I don’t believe anyone has mastered the art of authenticity, and anyone who knows me knows I am nowhere close. Any time I’m hit with moments of sadness I internally struggle with whether to stay true or laugh it off, and I constantly have a hard time letting people into my sensitive world. I’m frequently told I come across as caustic or acerbic, which hurts my feelings everytime, but it’s a great reminder to soften the shell. Life’s too short to waste your energy building superficial walls or chasing the validation of strangers. Expose the squishy and if you need company, I’m always available for a good ugly cry.
11 CommentsLeave a comment
Thanks for sharing, I love a good ugly cry too! ?
To name and explain pain is such an extraordinarily brave thing to do. I hope this powerful piece gives others hope that something good can come from the ashes.
There is something truly special and freeing about becoming your true, honest, authentic self. Most of the time it takes a hard road to get there. Great article. Very moving!
Beautiful – thank you!
Thanks for reminding us to just keep it real!!
I feel like you just described my twenties. I can relate so much to everything you wrote, especially the continued struggle to not hide behind sarcasm and be vulnerable. Writing this was vulnerable. Kudos to you and thank you for sharing.
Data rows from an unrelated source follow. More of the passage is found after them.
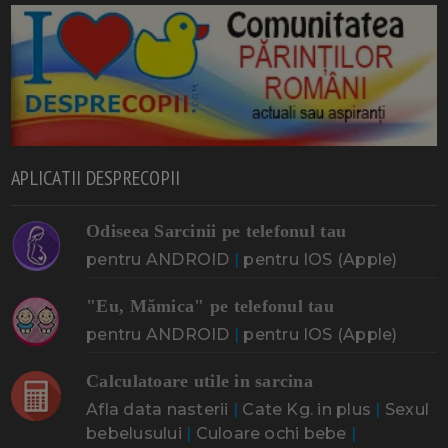
APLICATII DESPRECOPII
Odiseea Sarcinii pe telefonul tau
pentru ANDROID
|
pentru IOS (Apple)
"Eu, Mămica" pe telefonul tau
pentru ANDROID
|
pentru IOS (Apple)
Calculatoare utile in sarcina
Afla data nasterii
|
Cate Kg. in plus
|
Sexul
bebelusului
|
Culoare ochi bebe
|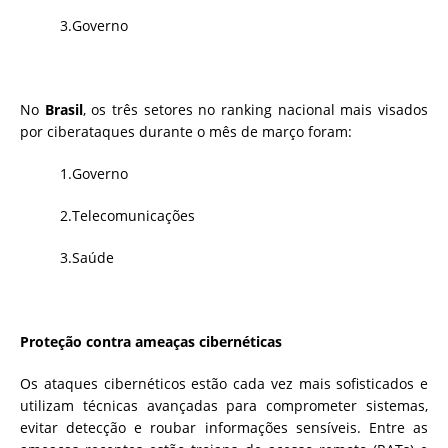
3.Governo
No
Brasil
, os três setores no ranking nacional mais visados
por ciberataques durante o mês de março foram:
1.Governo
2.Telecomunicações
3.Saúde
Proteção contra ameaças cibernéticas
Os ataques cibernéticos estão cada vez mais sofisticados e
utilizam técnicas avançadas para comprometer sistemas,
evitar detecção e roubar informações sensíveis. Entre as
Your ability to describe the pain and express the struggles working through it takes great emotional maturity and it’s a real eye opener to read. Working through your “personal tragedy” and communicating your experience so powerfully and eloquently is an inspiration. It takes a special courage to lay it out like you’ve done. You’re a gifted writer. Thank you for sharing.
Well-written and excellent points! Maybe the Humans of Cleveland is next?
So beautifully expressed. I admire your courage to speak this story. Stay the course, Meg and when it gets too tough to go it alone, now you know how to ask for support. Knowing your family as I do, you are surrounded by love. Lots of it!!
“Kearns”-your Aunt Kathy’s friend
Loved this. Wise beyond your years. On point. Then you wrote “soften the shell” and I thought, I wonder if soft shell crabs are in season. So I called your Uncle Sean, the fishmonger. They are! Bonus! God is good. Every day. Peace out.